Scaling Anyscale Ray Workloads on AKS
This post focuses on running Anyscale's managed Ray service on AKS, using the Anyscale Runtime (formerly RayTurbo) for an optimized Ray experience. For open-source Ray on AKS, see our Ray on AKS overview.
Ray is an open-source distributed compute framework for scaling Python and AI workloads from a laptop to clusters with thousands of nodes.

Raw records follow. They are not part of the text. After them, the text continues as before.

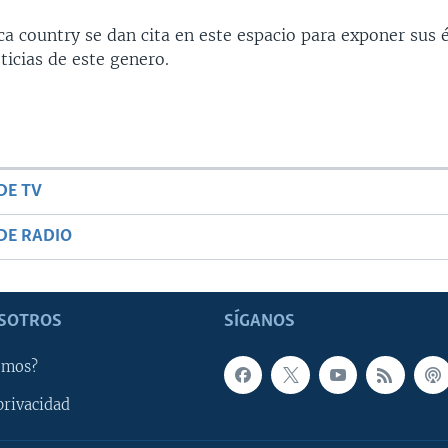
ca country se dan cita en este espacio para exponer sus 
ticias de este genero.
DE TV
DE RADIO
SOTROS
SÍGANOS
omos?
privacidad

Anyscale provides a managed ML/AI platform and an optimized Ray runtime with better scalability, observability, and operability than running open-source KubeRay—including intelligent autoscaling, enhanced monitoring, and fault-tolerant training.

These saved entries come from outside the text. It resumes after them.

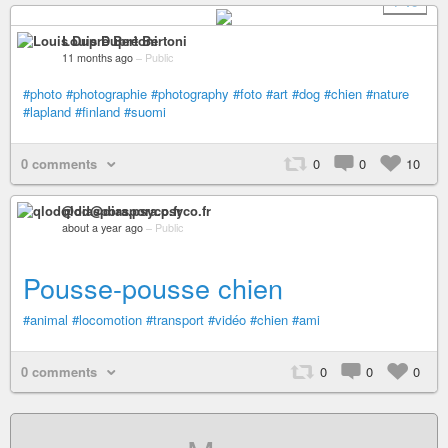
+ 16
Louis Dupré Bertoni
11 months ago
–
Public
#photo
#photographie
#photography
#foto
#art
#dog
#chien
#nature
#lapland
#finland
#suomi
0 comments
0
0
10
qlod@diaspora.psyco.fr
about a year ago
–
Public
Pousse-pousse chien
#animal
#locomotion
#transport
#vidéo
#chien
#ami
0 comments
0
0
0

As part of Microsoft and Anyscale's strategic collaboration to deliver distributed AI/ML Azure-native computing at scale, we've been working closely with Anyscale to enhance the production-readiness of Ray workloads on Azure Kubernetes Service (AKS) in three critical areas:
- Elastic scalability through multi-cluster multi-region capacity aggregation
- Data persistence with unified storage across ML/AI development and operation lifecycle
- Operational simplicity through automated credential management with service principal
Whether you're fine-tuning models with DeepSpeed or LLaMA-Factory or deploying inference endpoints for LLMs ranging from small to large-scale reasoning models, Anyscale on AKS delivers a production-grade ML/AI platform that scales with your needs.